Consider a circular pin-in-a-hole problem in two dimensions. Let the plate containing the hole be infinite so that the dimensions of the circular pin are very small compared to the plate. The conditions of plane stress be assumed everywhere. Also, let the pin be loaded with a force applied at the pin centre and acting in, say, negative Y-direction and the plate be fixed in all directions (ux=uy=0). For this problem, is there an analytical solution possible for normal traction (or radial, circumferential stresses) and normal displacement at the points on the pin and hole for:

(a) when both pin and hole are in full (360 degree) frictionless contact,
(b) when both pin and hole are in full (360 degree) contact with some finite friction.

I believe it would be difficult to derive an analytical solution when friction is present, but, I think a solution is possible for case (a) when there is no friction. Any pointer to references giving the analytical solution much appreciated.

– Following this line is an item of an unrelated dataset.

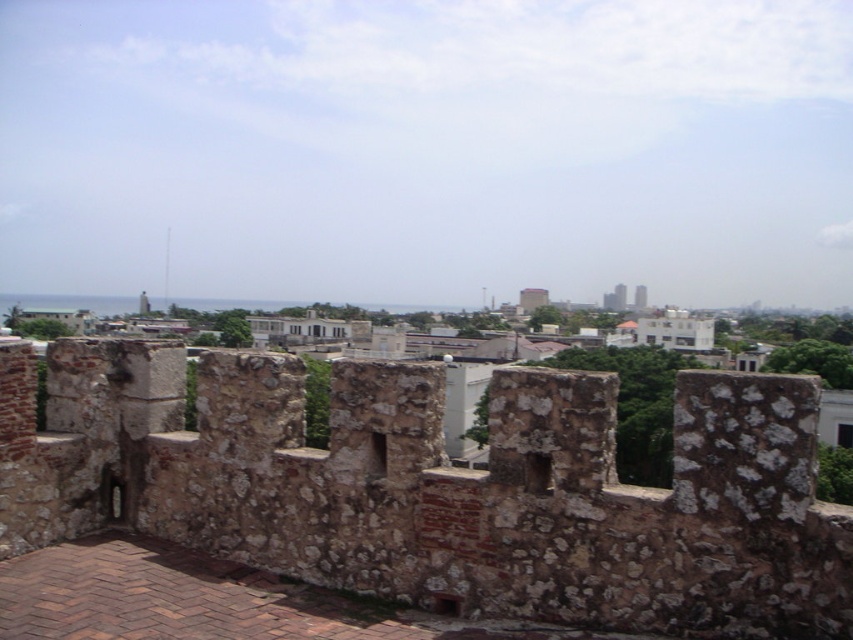 You are standing in front of a historical site and want to take a photo of the rustic stone wall at center. If you are exactly 56.80 feet away from it, will you be able to capture the entire wall in your camera frame without moving closer or farther?

Yes, since you are exactly 56.80 feet away from the rustic stone wall at center, which is the required distance to capture the entire wall in the camera frame without needing to adjust your position.

You are an architect planning to install a new sculpture between the smooth concrete tower at center and the white concrete tower at center. Which tower should the sculpture be closer to if you want it to appear proportionally balanced with both structures?

The sculpture should be placed closer to the white concrete tower at center because the smooth concrete tower at center is larger in size, so positioning the sculpture nearer to the smaller tower helps achieve a balanced visual composition. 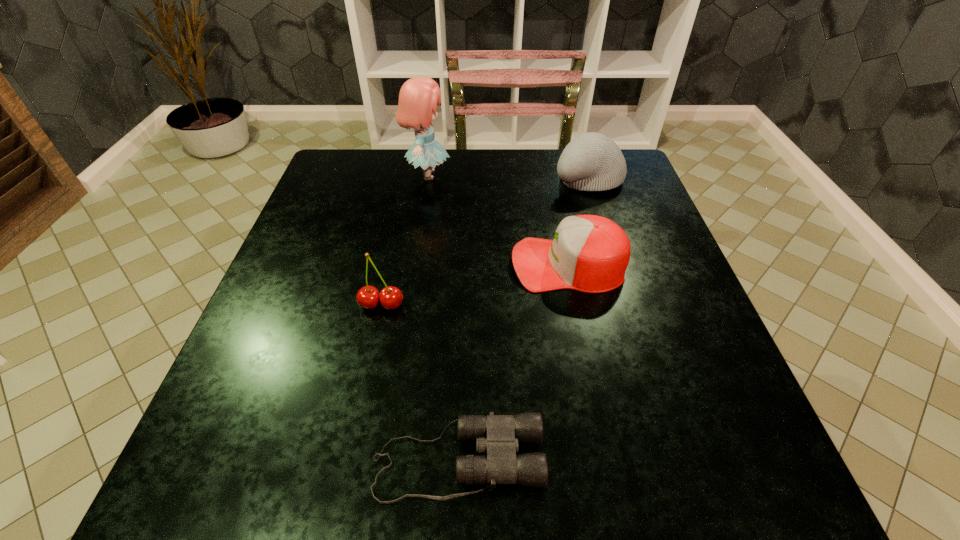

Thanks in advance for your help.
N.

 

[Navin A S]

S. For case (a) when both pin and hole are in full (360 degree) frictionless contact, the analytical solution is possible. The solution is derived by minimizing the energy stored in the system. The normal traction on the surface of the pin and hole will be determined from the equilibrium equation. The normal displacement at the points on the pin and hole can also be determined. For details, see the paper "Analysis of Pin-in-Hole Contact Problem with Nonlinear Friction" by P. T. Hsu and S. M. Kuo (Journal of the Mechanics and Physics of Solids, Vol. 47, No. 6 (June 1999), pp. 1177-1197).